Available FA Cornerbacks Probably Won’t Help the Packers

If you are hoping that a free agent cornerback will solve the Packers’ issues in the secondary, I’m going to give you the TL;DR version of this article up front to save you some time:

You are going to be disappointed.

Assuming you’ve followed the Packers for more than one offseason, you know that Ted Thompson is notoriously loath to sign free agents. Cornerbacks in particular have not ranked high on his free agent priority list.

Other than Charles Woodson, he’s only signed one free agent cornerback since he took over as general manager in 2005. That player was Frank Walker, and if you remember any of his notable moments from the 2007 season, you are lying.

Pick two: good, cheap or fast

There’s a business truism that says when you’re trying to secure work from a contractor, you can pick two of the following three attributes: good, cheap, and fast. The intersection of those three attributes is a near impossibility, and searching for it will drive you crazy.

Free agents are very similar.
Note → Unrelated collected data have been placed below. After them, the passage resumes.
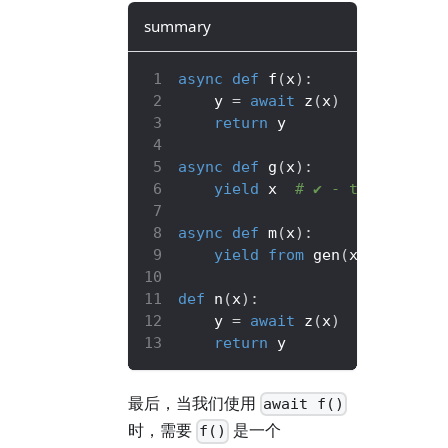
summary
async
def
f
(
x
)
:
    y 
=
await
 z
(
x
)
# ✔️ - `aw
return
 y
async
def
g
(
x
)
:
yield
 x  
# ✔️ - this is an
async
def
m
(
x
)
:
yield
from
 gen
(
x
)
# ❌ - 
def
n
(
x
)
:
    y 
=
await
 z
(
x
)
# ❌ - Syn
return
 y
最后，当我们使用
await f()
时，需要
是一个
f()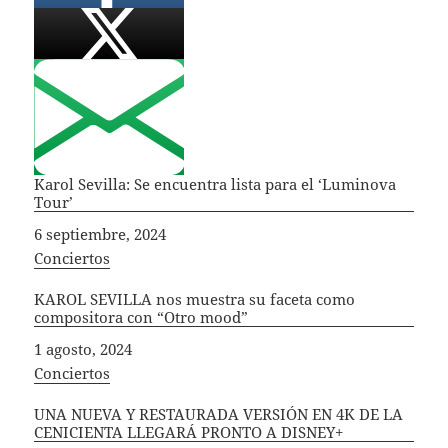
Karol Sevilla: Se encuentra lista para el ‘Luminova
Tour’
Fecha
6 septiembre, 2024
In relation to
Conciertos
KAROL SEVILLA nos muestra su faceta como
compositora con “Otro mood”
Fecha
1 agosto, 2024
In relation to
Conciertos
UNA NUEVA Y RESTAURADA VERSIÓN EN 4K DE LA
CENICIENTA LLEGARÁ PRONTO A DISNEY+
You want them to be talented, affordable, and relatively young, but if you’re hoping for all three, you’re going to be looking for a long time.

Such is the case with this year’s crop of potential free agents. I took the list of pending free agent cornerbacks provided at Spotrac.com and sorted it by their Pro Football Focus rating for this season.
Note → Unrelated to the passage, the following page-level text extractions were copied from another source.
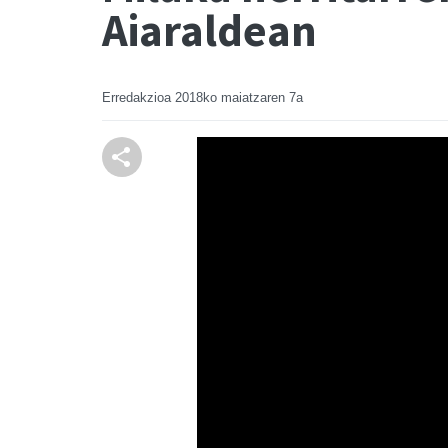
Aiaraldean
Erredakzioa
2018ko maiatzaren 7a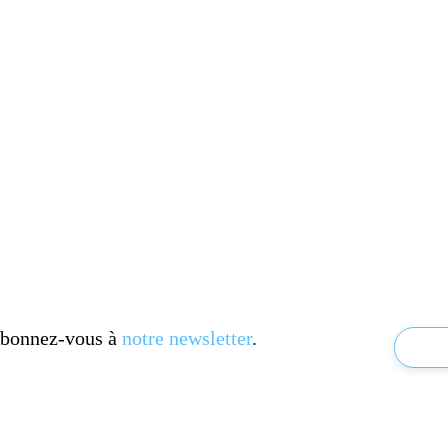
 Abonnez-vous à
notre newsletter
.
PFF’s ratings are not a be-all, end-all, but for our purposes they can serve as a baseline for establishing the relative level to which a player performed this season. For the sake of this discussion, I only included the players who accumulated enough snaps to earn a grade from PFF.

Here’s the list (with a link in case it’s hard to see):

Analyzing the free agent cornerback crop

Right off the bat we can see some issues. In PFF’s system, corners rated 80 or better are considered above average, and 90 or better is considered elite. Four of the six corners who are 80 or better are 27 or younger, so they meet at least two of our three criteria.
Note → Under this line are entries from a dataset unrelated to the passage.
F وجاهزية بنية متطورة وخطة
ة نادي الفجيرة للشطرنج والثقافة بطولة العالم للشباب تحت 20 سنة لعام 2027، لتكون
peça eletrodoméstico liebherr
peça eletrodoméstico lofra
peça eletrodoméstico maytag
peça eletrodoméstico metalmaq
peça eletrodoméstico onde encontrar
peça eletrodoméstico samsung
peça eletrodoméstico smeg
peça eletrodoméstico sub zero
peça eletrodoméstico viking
However, it seems unlikely that Houston, Dallas, or New England is likely to let a young and talented corner like Bouye, Claiborne, or Ryan make it to the open market, and if they do, they’ll be expensive.

Last year’s top three free agent cornerbacks received a combined $98.8 million in guaranteed money. If the Packers try to compete in that kind of bidding war, they’re going to have a difficult time retaining any of their own free agents, leaving much of the defense to be populated by (wait for it) draft picks and undrafted free agents.

The next tier of free agents, likewise, presents similar issues. Four of the nine players rated between 70 and 79 by PFF are just 26 years old, which means that any potential bidders should be getting the heart of their prime.

Be prepared to get into a bidding war

However, this price range also gets tricky. Since most of the top end of the market probably will return to their team of origin, you’ll be in a bidding war even for a second tier player. And secondly, even someone in this range isn’t guaranteed to be any good. For sake of comparison, LaDarius Gunter’s grade for last season was 71.2 before a major regression this year.

Beyond the second tier range, there’s very little reason to consider signing anybody. This is the part of the list that will get you only “young” or “cheap,” leaving you to just cross your fingers and hope for “talented.” The Packers can do better than signing this kind of free agent.

Like I said at the top, if you’re hoping for the Packers to shore up their secondary with free agent spending, this is going to be a disappointing offseason. Not only are the Packers generally uninterested in splurging on free agents, there’s also very little in the way of decent free agents out there.

Unless someone from the top end of the market falls through the cracks or an unexpected player gets released late, free agency won’t help the Packers’ cornerback situation.